Religious Leaders Cheer Death of Apartheid and 'Resurrection' of South Africa

Episcopal News Service. May 18, 1994 [94102]

Religious leaders around the globe wept, prayed, danced and shouted in a chorus of celebration for the victory of democracy over apartheid in South Africa as Nelson Mandela was inaugurated president on May 10.

None was more exuberant than Anglican Archbishop Desmond Tutu, Nobel laureate and primate of the Church in the Province of Southern Africa, often described as "the spiritual leader of the dismantling of apartheid." In his finest purple vestments, he literally bounced with excitement at inaugural events. His boundless enthusiasm seemed to sweep the entire world into a joyous dance, that began in his homeland and then spread around the globe via newspaper and television reports.

"Woo-hoo! It's a transfiguration," Tutu shouted in response to the power shift. "We are free today! We are free today!"

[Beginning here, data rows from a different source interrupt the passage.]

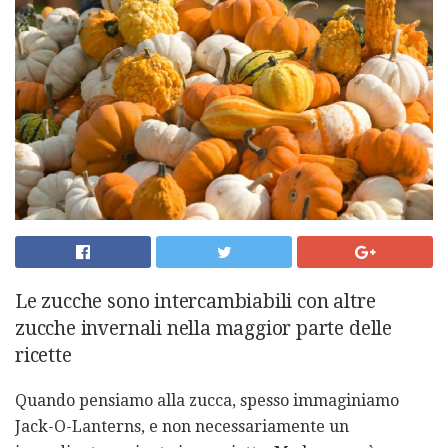
Le zucche sono intercambiabili con altre
zucche invernali nella maggior parte delle
ricette
Quando pensiamo alla zucca, spesso immaginiamo
Jack-O-Lanterns, e non necessariamente un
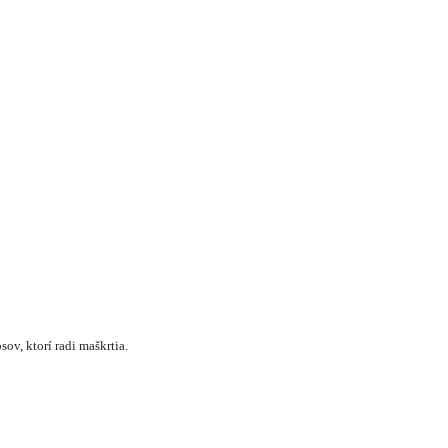
ov, ktorí radi maškrtia.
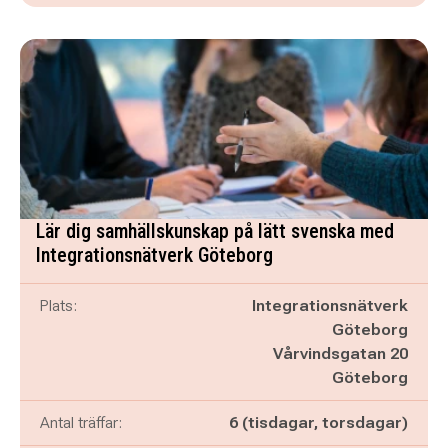
Lär dig samhällskunskap på lätt svenska med
Integrationsnätverk Göteborg
Plats:
Integrationsnätverk
Göteborg
Vårvindsgatan 20
Göteborg
Antal träffar:
6 (tisdagar, torsdagar)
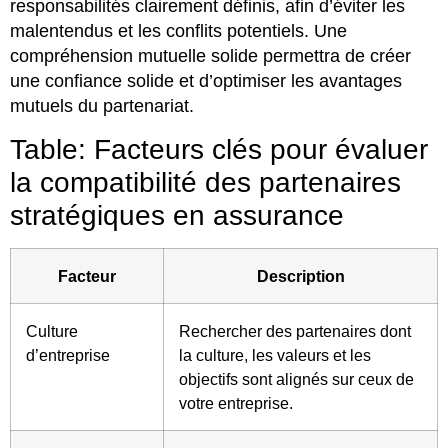
responsabilités clairement définis, afin d’éviter les
malentendus et les conflits potentiels. Une
compréhension mutuelle solide permettra de créer
une confiance solide et d’optimiser les avantages
mutuels du partenariat.
Table: Facteurs clés pour évaluer
la compatibilité des partenaires
stratégiques en assurance
Facteur
Description
Culture
Rechercher des partenaires dont
d’entreprise
la culture, les valeurs et les
objectifs sont alignés sur ceux de
votre entreprise.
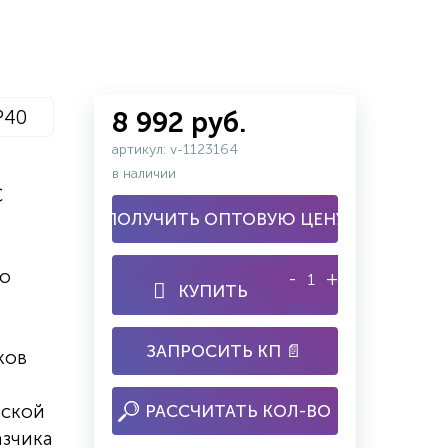
P40
8 992 руб.
артикул: v-1123164
в наличии
С
ПОЛУЧИТЬ ОПТОВУЮ ЦЕНУ
го
-
+
КУПИТЬ
ЗАПРОСИТЬ КП 📄
ков
аской
РАССЧИТАТЬ КОЛ-ВО
азчика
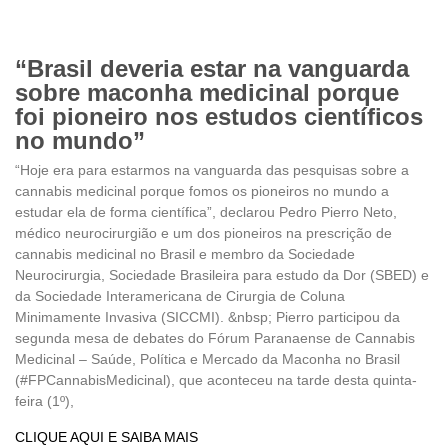
“Brasil deveria estar na vanguarda
sobre maconha medicinal porque
foi pioneiro nos estudos científicos
no mundo”
“Hoje era para estarmos na vanguarda das pesquisas sobre a
cannabis medicinal porque fomos os pioneiros no mundo a
estudar ela de forma científica”, declarou Pedro Pierro Neto,
médico neurocirurgião e um dos pioneiros na prescrição de
cannabis medicinal no Brasil e membro da Sociedade
Neurocirurgia, Sociedade Brasileira para estudo da Dor (SBED) e
da Sociedade Interamericana de Cirurgia de Coluna
Minimamente Invasiva (SICCMI). &nbsp; Pierro participou da
segunda mesa de debates do Fórum Paranaense de Cannabis
Medicinal – Saúde, Política e Mercado da Maconha no Brasil
(#FPCannabisMedicinal), que aconteceu na tarde desta quinta-
feira (1º),
CLIQUE AQUI E SAIBA MAIS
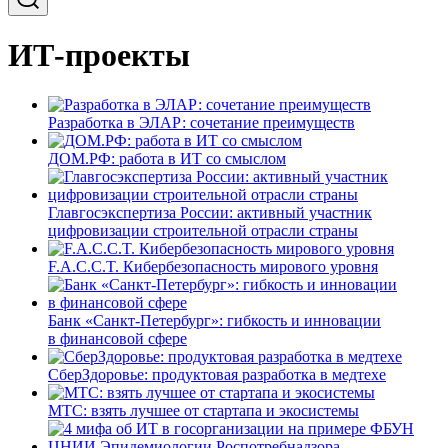
ИТ-проекты
Разработка в ЭЛАР: сочетание преимуществ
ДОМ.РФ: работа в ИТ со смыслом
Главгосэкспертиза России: активный участник
цифровизации строительной отрасли страны
F.A.C.C.T. Кибербезопасность мирового уровня
Банк «Санкт-Петербург»: гибкость и инновации
в финансовой сфере
СберЗдоровье: продуктовая разработка в медтехе
МТС: взять лучшее от стартапа и экосистемы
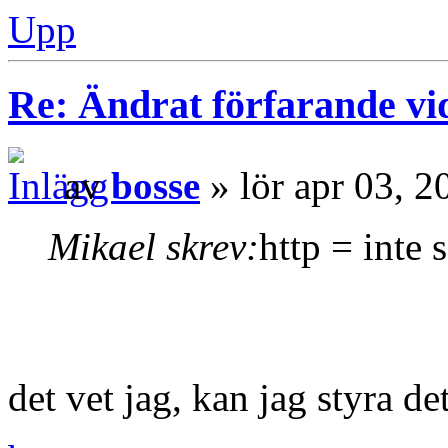
Upp
Re: Ändrat förfarande vi
av
bosse
» lör apr 03, 
Mikael skrev:
http = inte 
det vet jag, kan jag styra de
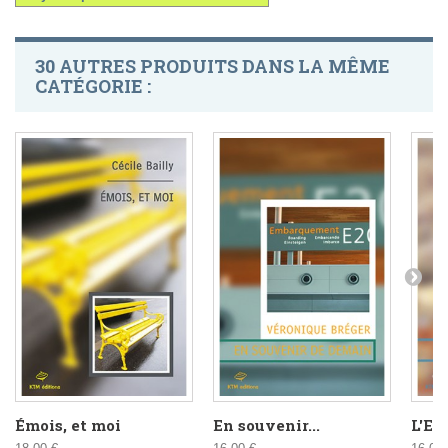
30 AUTRES PRODUITS DANS LA MÊME
CATÉGORIE :
Émois, et moi
En souvenir...
L'En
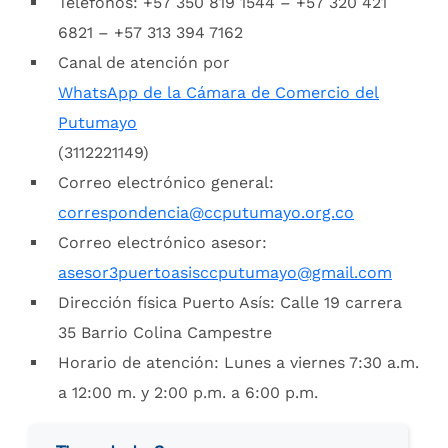
Teléfonos: +57 350 819 1544 – +57 320 421
6821 – +57 313 394 7162
Canal de atención por
WhatsApp de la Cámara de Comercio del
Putumayo
(3112221149)
Correo electrónico general:
correspondencia@ccputumayo.org.co
Correo electrónico asesor:
asesor3puertoasisccputumayo@gmail.com
Dirección física Puerto Asís: Calle 19 carrera
35 Barrio Colina Campestre
Horario de atención: Lunes a viernes 7:30 a.m.
a 12:00 m. y 2:00 p.m. a 6:00 p.m.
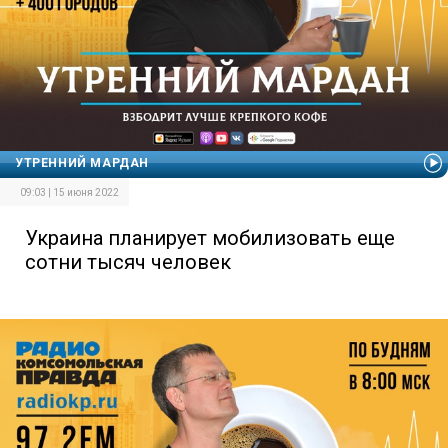
УТРЕННИЙ МАРДАН
09:03 | 15 июня 2022
Украина планирует мобилизовать еще
сотни тысяч человек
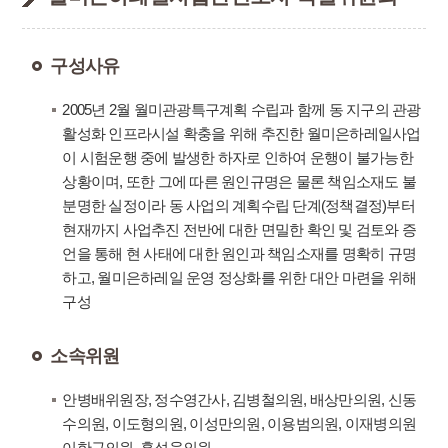
구성사유
2005년 2월 월미관광특구계획 수립과 함께 동 지구의 관광
활성화 인프라시설 확충을 위해 추진한 월미은하레일사업
이 시험운행 중에 발생한 하자로 인하여 운행이 불가능한
상황이며, 또한 그에 따른 원인규명은 물론 책임소재도 불
분명한 실정이라 동 사업의 계획수립 단계(정책결정)부터
현재까지 사업추진 전반에 대한 면밀한 확인 및 검토와 증
언을 통해 현 사태에 대한 원인과 책임소재를 명확히 규명
하고, 월미은하레일 운영 정상화를 위한 대안 마련을 위해
구성
소속위원
안병배위원장, 정수영간사, 김병철의원, 배상만의원, 신동
수의원, 이도형의원, 이성만의원, 이용범의원, 이재병의원
이한구의원, 홍성욱의원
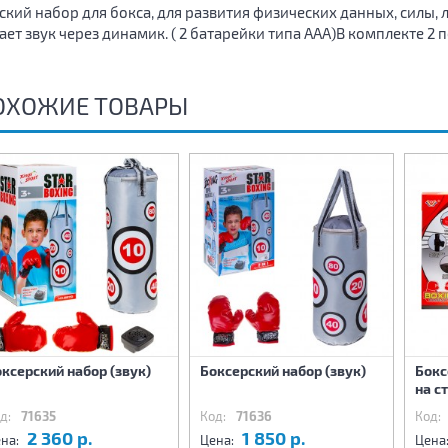
ский набор для бокса, для развития физических данных, силы,
ает звук через динамик. ( 2 батарейки типа ААА)В комплекте 2 
ОХОЖИЕ ТОВАРЫ
ксерский набор (звук)
Боксерский набор (звук)
Бокс
на с
д:
71635
Код:
71636
Код:
2 360 р.
1 850 р.
на:
Цена:
Цена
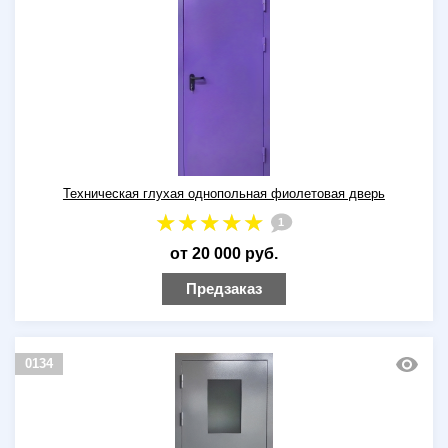
Техническая глухая однопольная фиолетовая дверь
1
от 20 000 руб.
Предзаказ
0134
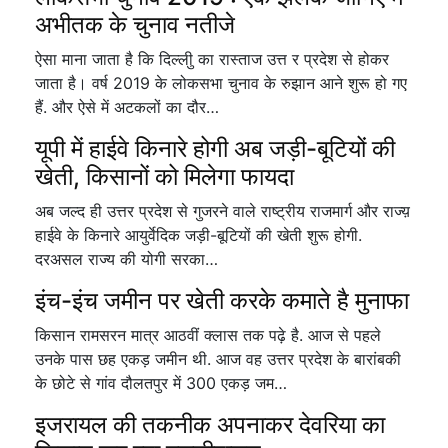
अभीतक के चुनाव नतीजे
ऐसा माना जाता है कि दिल्लीु का रास्ताज उत्त र प्रदेश से होकर
जाता है। वर्ष 2019 के लोकसभा चुनाव के रुझान आने शुरू हो गए
हैं. और ऐसे में अटकलों का दौर…
यूपी में हाईवे किनारे होगी अब जड़ी-बूटियों की
खेती, किसानों को मिलेगा फायदा
अब जल्द ही उत्तर प्रदेश से गुजरने वाले राष्ट्रीय राजमार्ग और राज्य़
हाईवे के किनारे आयुर्वेदिक जड़ी-बूटियों की खेती शुरू होगी.
दरअसल राज्य की योगी सरका…
इंच-इंच जमीन पर खेती करके कमाते है मुनाफा
किसान रामसरन मात्र आठवीं क्लास तक पढ़े है. आज से पहले
उनके पास छह एकड़ जमीन थी. आज वह उत्तर प्रदेश के बारांबकी
के छोटे से गांव दौलतपुर में 300 एकड़ जम…
इजरायल की तकनीक अपनाकर देवरिया का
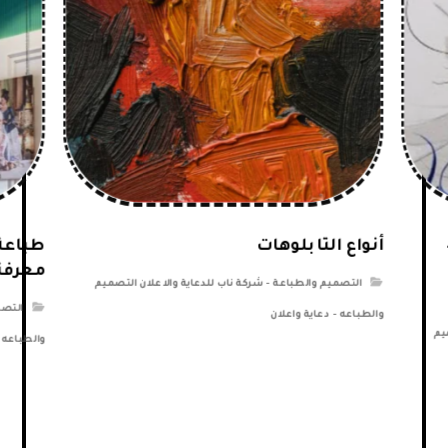
أنواع التابلوهات
طباعة 
معرفته
التصميم والطباعة - شركة ناب للدعاية والاعلان التصميم
التصم
والطباعه - دعاية واعلان
يم
والطباعه -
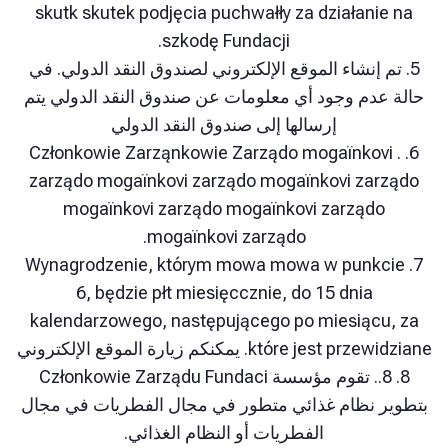
skutk skutek podjęcia puchwałły za działan
szkodę Fundacji.
 إنشاء الموقع الإلكتروني لصندوق النقد الدولي. في
دم وجود أي معلومات عن صندوق النقد الدولي يتم
إرسالها إلى صندوق النقد الدولي
6. . Członkowie Zarząnkowie Zarządo mogaïnk
zarządo mogaïnkovi zarządo mogaïnkovi za
mogaïnkovi zarządo mogaïnkovi zarząd
mogaïnkovi zarządo.
7. Wynagrodzenie, którym mowa mowa w pun
6, będzie płt miesięccznie, do 15 dnia
kalendarzowego, następującego po miesiąc
które . يمكنكم زيارة الموقع الإلكتروني
8. 8.. تقوم مؤسسة Członkowie Zarządu Fundaci
 نظام غذائي متطور في مجال الفطريات في مجال
الفطريات أو النظام الغذائي.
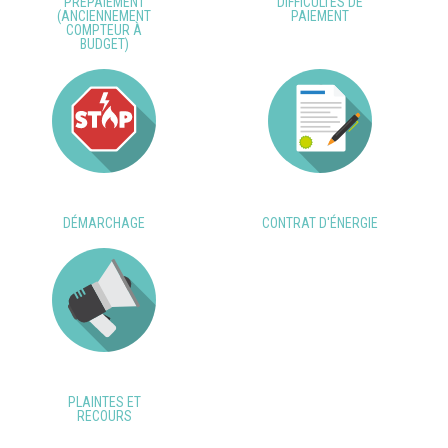
PRÉPAIEMENT
DIFFICULTÉS DE
(ANCIENNEMENT
PAIEMENT
COMPTEUR À
BUDGET)
DÉMARCHAGE
CONTRAT D'ÉNERGIE
PLAINTES ET
RECOURS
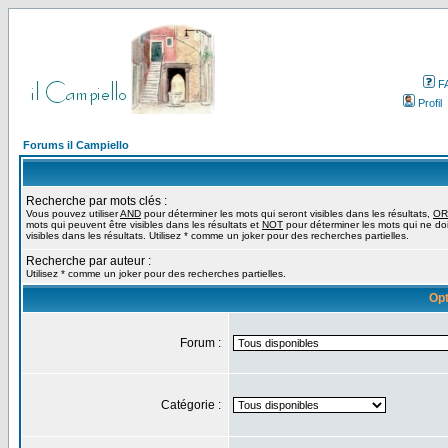
F
Profil
Forums il Campiello
Recherche par mots clés :
Vous pouvez utiliser
AND
pour déterminer les mots qui seront visibles dans les résultats,
OR
mots qui peuvent être visibles dans les résultats et
NOT
pour déterminer les mots qui ne do
visibles dans les résultats. Utilisez * comme un joker pour des recherches partielles.
Recherche par auteur :
Utilisez * comme un joker pour des recherches partielles.
Opt
Forum :
Catégorie :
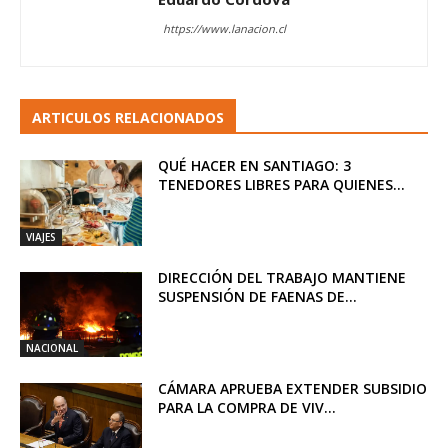
https://www.lanacion.cl
ARTICULOS RELACIONADOS
QUÉ HACER EN SANTIAGO: 3
TENEDORES LIBRES PARA QUIENES...
VIAJES
DIRECCIÓN DEL TRABAJO MANTIENE
SUSPENSIÓN DE FAENAS DE...
NACIONAL
CÁMARA APRUEBA EXTENDER SUBSIDIO
PARA LA COMPRA DE VIV...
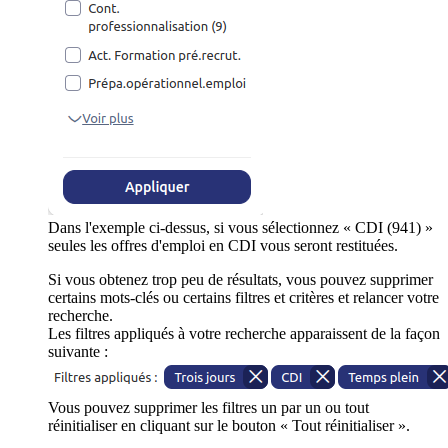
Dans l'exemple ci-dessus, si vous sélectionnez « CDI (941) »
seules les offres d'emploi en CDI vous seront restituées.
Si vous obtenez trop peu de résultats, vous pouvez supprimer
certains mots-clés ou certains filtres et critères et relancer votre
recherche.
Les filtres appliqués à votre recherche apparaissent de la façon
suivante :
Vous pouvez supprimer les filtres un par un ou tout
réinitialiser en cliquant sur le bouton « Tout réinitialiser ».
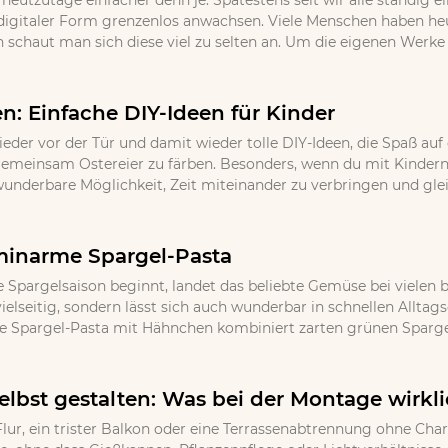
 heutzutage einfacher denn je. Spätestens seit wir alle ständig
igitaler Form grenzenlos anwachsen. Viele Menschen haben h
 schaut man sich diese viel zu selten an. Um die eigenen Werke
en: Einfache DIY-Ideen für Kinder
ieder vor der Tür und damit wieder tolle DIY-Ideen, die Spaß auf
, gemeinsam Ostereier zu färben. Besonders, wenn du mit Kindern
wunderbare Möglichkeit, Zeit miteinander zu verbringen und gle
minarme Spargel-Pasta
 Spargelsaison beginnt, landet das beliebte Gemüse bei vielen b
ielseitig, sondern lässt sich auch wunderbar in schnellen Allta
e Spargel-Pasta mit Hähnchen kombiniert zarten grünen Spargel
lbst gestalten: Was bei der Montage wirkli
lur, ein trister Balkon oder eine Terrassenabtrennung ohne Cha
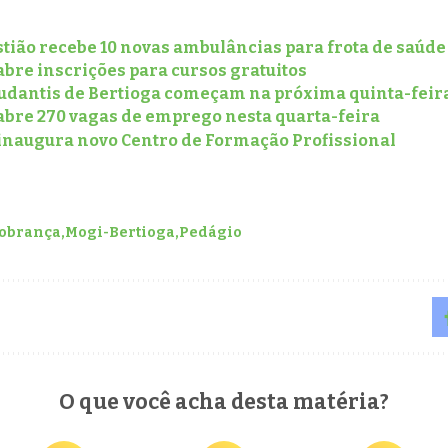
stião recebe 10 novas ambulâncias para frota de saúd
bre inscrições para cursos gratuitos
tudantis de Bertioga começam na próxima quinta-feira
abre 270 vagas de emprego nesta quarta-feira
 inaugura novo Centro de Formação Profissional
obrança
Mogi-Bertioga
Pedágio
O que você acha desta matéria?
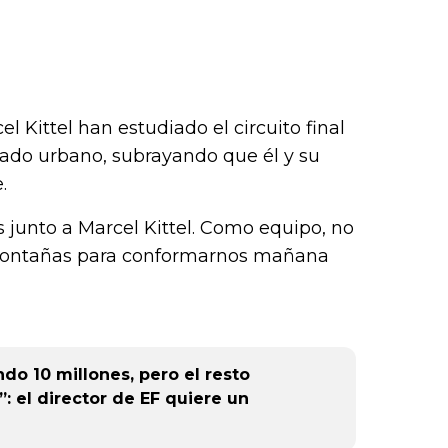
 Kittel han estudiado el circuito final
zado urbano, subrayando que él y su
.
es junto a Marcel Kittel. Como equipo, no
 montañas para conformarnos mañana
do 10 millones, pero el resto
: el director de EF quiere un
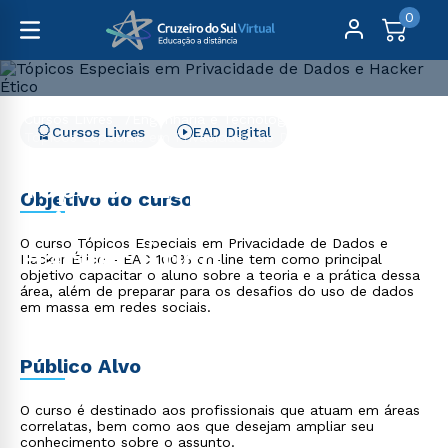
0
Cursos Livres
Engenharia e Tecnologia
Cursos Livres
EAD Digital
Tópicos Especiais em Privacidade de Dados e Hacker
Ético
Tópicos Especiais em
Objetivo do curso
Privacidade de Dados e
O curso Tópicos Especiais em Privacidade de Dados e
Hacker Ético
Hacker Ético - EAD 100% on-line tem como principal
objetivo capacitar o aluno sobre a teoria e a prática dessa
área, além de preparar para os desafios do uso de dados
em massa em redes sociais.
Público Alvo
O curso é destinado aos profissionais que atuam em áreas
correlatas, bem como aos que desejam ampliar seu
conhecimento sobre o assunto.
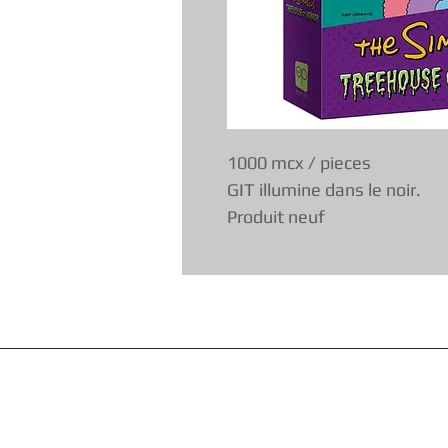
1000 mcx / pieces
GIT illumine dans le noir.
Produit neuf
Accueil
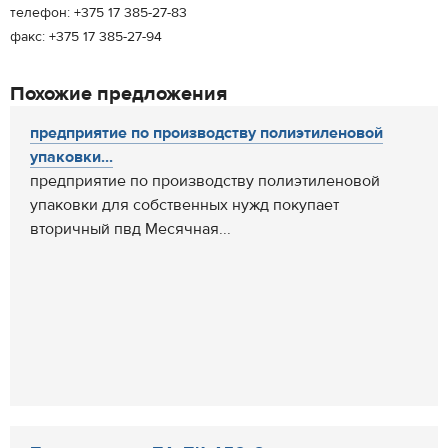
телефон: +375 17 385-27-83
факс: +375 17 385-27-94
Похожие предложения
предприятие по производству полиэтиленовой
упаковки...
предприятие по производству полиэтиленовой
упаковки для собственных нужд покупает
вторичный пвд Месячная...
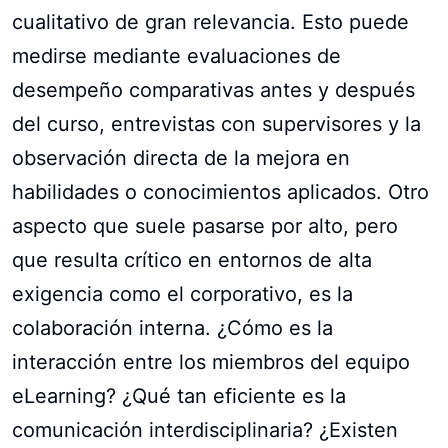
cualitativo de gran relevancia. Esto puede
medirse mediante evaluaciones de
desempeño comparativas antes y después
del curso, entrevistas con supervisores y la
observación directa de la mejora en
habilidades o conocimientos aplicados. Otro
aspecto que suele pasarse por alto, pero
que resulta crítico en entornos de alta
exigencia como el corporativo, es la
colaboración interna. ¿Cómo es la
interacción entre los miembros del equipo
eLearning? ¿Qué tan eficiente es la
comunicación interdisciplinaria? ¿Existen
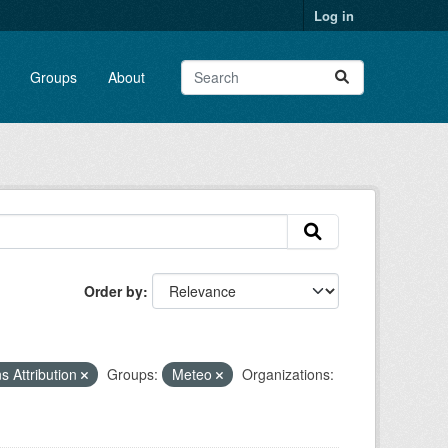
Log in
Groups
About
Order by
 Attribution
Groups:
Meteo
Organizations:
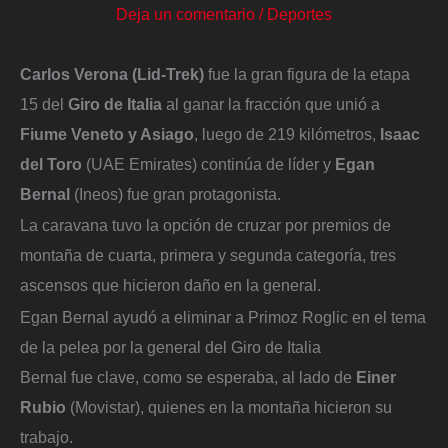
Deja un comentario
/
Deportes
Carlos Verona (Lid-Trek)
fue la gran figura de la etapa
15 del
Giro de Italia
al ganar la fracción que unió a
Fiume Veneto y Asiago
, luego de 219 kilómetros,
Isaac
del Toro
(UAE Emirates) continúa de líder y
Egan
Bernal
(Ineos) fue gran protagonista.
La caravana tuvo la opción de cruzar por premios de
montaña de cuarta, primera y segunda categoría, tres
ascensos que hicieron daño en la general.
Egan Bernal ayudó a eliminar a Primoz Roglic en el tema
de la pelea por la general del Giro de Italia
Bernal fue clave, como se esperaba, al lado de
Einer
Rubio
(Movistar), quienes en la montaña hicieron su
trabajo.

"We rejoice that Christ has given you his Spirit of justice and forgiveness so generously, and we shall continue to stand beside you in solidarity and Christian love," said Archbishop of Canterbury George Carey in a letter to Tutu.

In the United States, Presiding Bishop Edmond Browning said that, following the long struggle against apartheid, the inauguration of Mandela was "among the proudest days I can remember as a member of the worldwide Anglican Communion."

At the National Council of Churches, General Secretary Joan Brown Campbell said that the inauguration was "in every sense as significant as the fall of the Berlin Wall that heralded an end to the Communist hold on Eastern Europe... The election was a victory for the human spirit. For a few days, peace pervaded and because it did... the potential for the future is profoundly enhanced."

Apartheid is buried

At the Episcopal Church Center in New York, the staff dedicated a midweek Eucharist in honor of the victory over apartheid. A banner with the new flag of South Africa was carried in procession and a chorus of young South Africans sang songs of liberation, including "God Bless Africa," one of two national anthems.

Comparing the inauguration of Mandela to the resurrection, Ntsiki Langford, director of the Episcopal Church's Jubilee Ministry Program and finally a citizen of her native South Africa, boldly declared at the service, "We have buried apartheid."

"We've asked, 'Lord, how long?' And now at long last the African majority moves from repression into the halls of government," Langford said. "The birth of our nation is a victory for humanity. It is a joy born in pain and suffering... When history delivers a miracle, the mind experiences a kind of electricity, the thrill of a new beginning," she added.

Paying tribute to Mandela, Langford said his "patience, forbearance and largeness of spirit set an example for all South Africans in captivity and triumph."

Langford pleaded for patience with Mandela and his new coalition government as it seeks to develop the South African economy. Yet she also brushed aside suggestions that black South Africans would be greedy or arrogant in their newfound freedom. "We're often accused of aspiring too high, of threatening to overwhelm the new government with a greedy tide of demands, of expecting to occupy suburban estates overnight and be served poolside cocktails by our former oppressors," she said.

Among black South Africans, Langford said that "the expectations are as modest as a flush toilet, an indoor faucet, paved streets, electricity, garbage collection, and as elementary as human dignity." Further, she said, "most of us are too tired for revenge and realize it won't restore slain relatives and bulldozed houses."

Please don't leave us now

Thanking the Episcopal Church for its efforts against apartheid, Langford said, "You are a part of our history, you helped destroy apartheid... Under the leadership of Bishop Browning, this church voted for and fought hard and long for economic sanctions against South Africa."

Langford insisted that Christian churches must continue to be involved, not only in South Africa, but in other struggles for justice. "To divorce the church from public policy issues that affect people's lives is to divorce the church from life, and to divorce the church from life is to make it irrelevant," she said. "Advocacy worked. You entered into the stream of life with all its systemic power arrangements and swam against that stream in a common struggle against oppressive powers which threatened the common life in South Africa."

However, Langford warned that the struggle in South Africa is not over. "We know that Nelson Mandela will be both the father of his reborn country and the healer of its wounds -- South Africa's George Washington and its Abraham Lincoln," she said. "But the reconstruction and building the nation will require support. Please don't leave us now."